▶ [WHAT NEEDS TO BE DONE]:
Your copy of the data should match it exactly, except that the pictures are gone.

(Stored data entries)
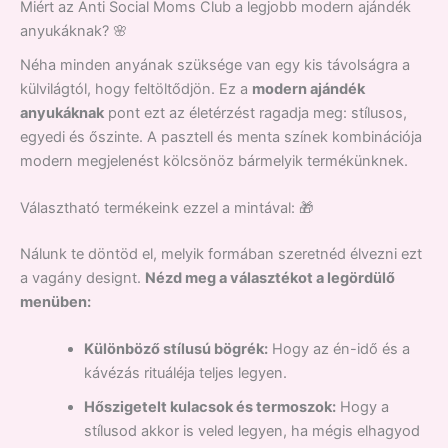
Miért az Anti Social Moms Club a legjobb modern ajándék
anyukáknak? 🌸
Néha minden anyának szüksége van egy kis távolságra a
külvilágtól, hogy feltöltődjön. Ez a
modern ajándék
anyukáknak
pont ezt az életérzést ragadja meg: stílusos,
egyedi és őszinte. A pasztell és menta színek kombinációja
modern megjelenést kölcsönöz bármelyik termékünknek.
Választható termékeink ezzel a mintával: 🎁
Nálunk te döntöd el, melyik formában szeretnéd élvezni ezt
a vagány designt.
Nézd meg a választékot a legördülő
menüben:
Különböző stílusú bögrék:
Hogy az én-idő és a
kávézás rituáléja teljes legyen.
Hőszigetelt kulacsok és termoszok:
Hogy a
stílusod akkor is veled legyen, ha mégis elhagyod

▶ [TASK RESPONSE]:
Miért az Anti Social Moms Club a legjobb modern ajándék
anyukáknak? 🌸
Néha minden anyának szüksége van egy kis távolságra a
külvilágtól, hogy feltöltődjön. Ez a
modern ajándék
anyukáknak
pont ezt az életérzést ragadja meg: stílusos,
egyedi és őszinte. A pasztell és menta színek kombinációja
modern megjelenést kölcsönöz bármelyik termékünknek.
Választható termékeink ezzel a mintával: 🎁
Nálunk te döntöd el, melyik formában szeretnéd élvezni ezt
a vagány designt.
Nézd meg a választékot a legördülő
menüben:
Különböző stílusú bögrék:
Hogy az én-idő és a
kávézás rituáléja teljes legyen.
Hőszigetelt kulacsok és termoszok:
Hogy a
stílusod akkor is veled legyen, ha mégis elhagyod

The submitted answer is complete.